Fifteen is a magical, transitional age, at least according to Taylor Swift. It’s also a rough time—just compare the person you are now with the one you were at 15.
Kentucky Monthly is 15 with the September 2013 issue, and it’s hard to say where the magazine will be 5, 10, 25 years from now. Here’s a glance at a few other Kentucky icons and where they stood at 15.
Kentucky itself was founded in 1792 and by 1807 had a population of fewer than 400,000. By then, even the state’s 15-year-old penitentiary was far different than it is today. Writer Fortescue Cuming wrote of his 1807 visit that “twenty-four miserable wretches” were imprisoned, working as “ ‘nailors,’ coopers, chairmakers, turners and stonecutters, the latter of whom cut and polish marble slabs of all sizes.”
At 15, pioneer Daniel Boone was still a recently expelled Quaker living in Pennsylvania, reading the Bible and Gulliver’s Travels. It would be another 26 years before he would blaze the Wilderness Road from the Yadkin Valley of North Carolina to the Bluegrass.
At 15, iconic filmmaker D.W. Griffith, best known for the controversial 1915 epic The Birth of a Nation, had dropped out of school and was working in a dry goods store. The Crestwood, Ky.-born director wouldn’t enter the film industry for another 18 years.
As for our largest city, Louisville, which predates statehood by 14 years, by its 15th birthday, Shippingport and nearby Portland rivaled the city’s commerce district. A settler named Aaron Fontaine was still operating a ferry system in the western part of the city, eventually providing the name for Fontaine Ferry Park, an amusement park that operated for 64 years, closing in 1969.
At 15, three-time heavyweight boxing champion Muhammad Ali was a freshman at Louisville’s Central High School. Ali—then known by his birth name, Cassius Clay—already was recognized for his emerging skills in 1957. Supposedly, when kids got out of hand, Principal Atwood Wilson would announce over the school’s PA system, “Stop the crap, or I’ll put Cassius Clay on you.”
At 15, Academy Award-winning actor and producer George Clooney was still in Augusta and entertaining dreams of playing Major League Baseball for the Cincinnati Reds.
At 15, Harland Sanders, a school dropout who falsified his date of birth to join the United States Army, was working as a mule handler in Cuba. It would be another 40 years before “The Colonel” first bleached his mustache and goatee and began donning a white suit.
Kentucky bourbon, which today has more than a barrel aging for every man, woman and child in the Commonwealth, was being produced by farmers as early as 1783. By 1798, however, it was still largely a secretive enterprise.
Fifteen-year-old Diane Sawyer was described as an insecure loner, who spent her free time reading Emerson and Thoreau.
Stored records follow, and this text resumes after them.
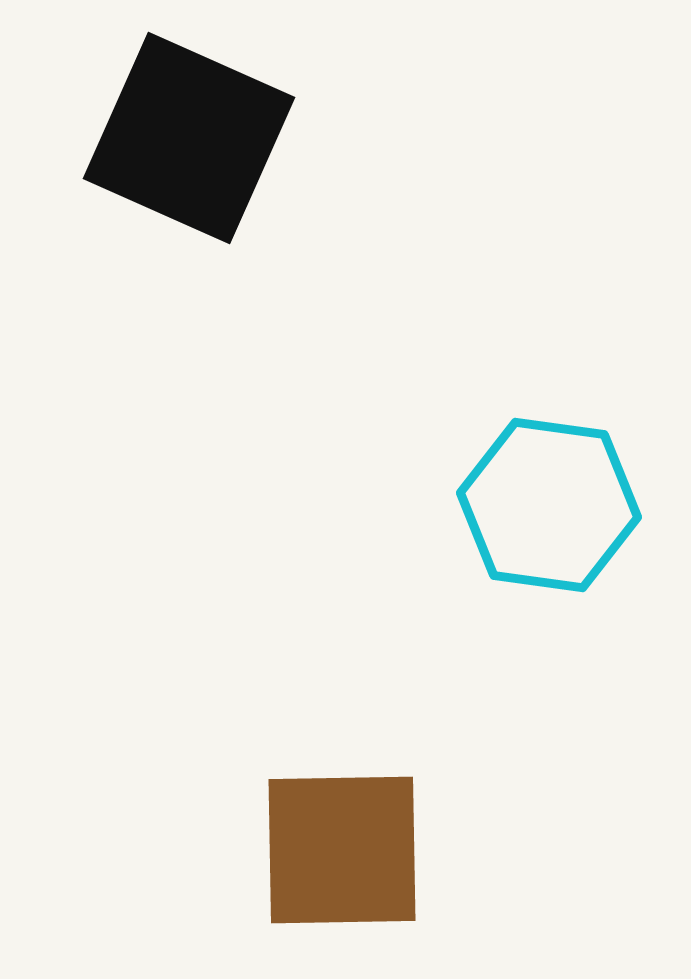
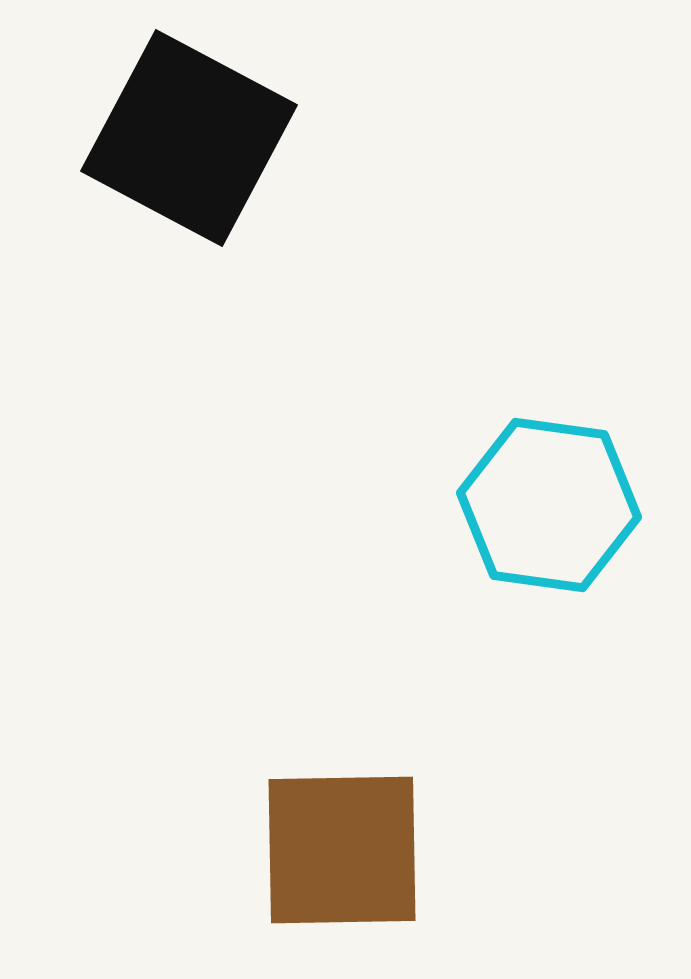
black square: rotated 4 degrees clockwise
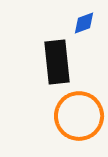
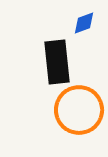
orange circle: moved 6 px up
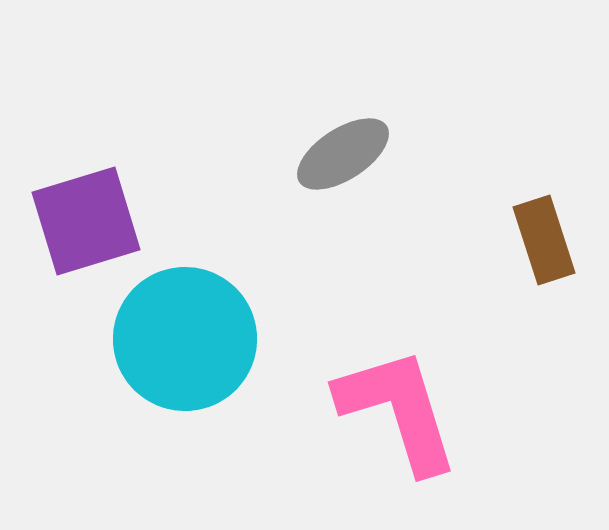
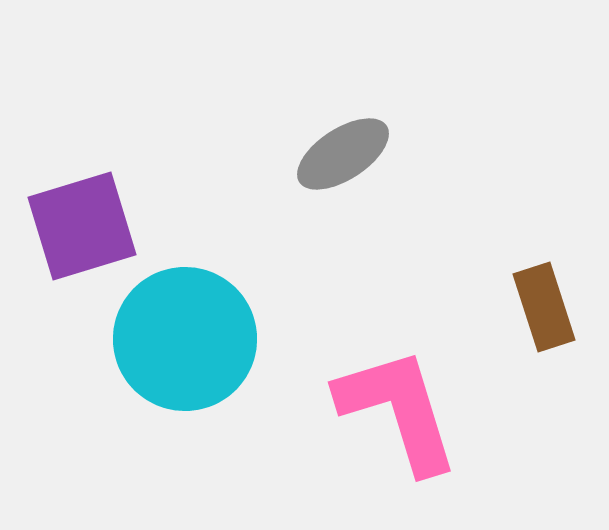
purple square: moved 4 px left, 5 px down
brown rectangle: moved 67 px down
She wouldn’t learn the people skills that would take her to the White House (as staff assistant to President Richard Nixon), CBS’ 60 Minutes and eventually to ABC News until after she was named America’s Junior Miss during her senior year at Louisville’s Seneca High School.
In the University of Kentucky Wildcats’ 15th basketball season (1918), the coach was Stanley Atwood Boles, who as athletics director eventually would hire Adolph Rupp in 1930. In 1918, however, Boles coached the team to a 9-2-1 record, the odd tie coming when a statistical error was discovered after both the Wildcats and the Kentucky Wesleyan College team had left the building.
When the Kentucky Derby turned 15 in 1890, Riley, with jockey Isaac Murphy aboard, won the 16th and slowest Derby of all time. Crossing the line in 2:45 for 1½ miles (the distance would be reduced to its present-day 1¼ miles in 1896). The winner’s connections pocketed a purse worth $5,460. Second place took $300 and third $150.
Established in 1924, Calumet Farm at 15 was home to a yearling who later would be named Whirlaway. The colt won the Kentucky Derby in 1941, the first of eight Calumet-owned horses to win the classic race. Whirlaway would go on to sweep the Triple Crown, as would Citation, also owned by Calumet, in 1948.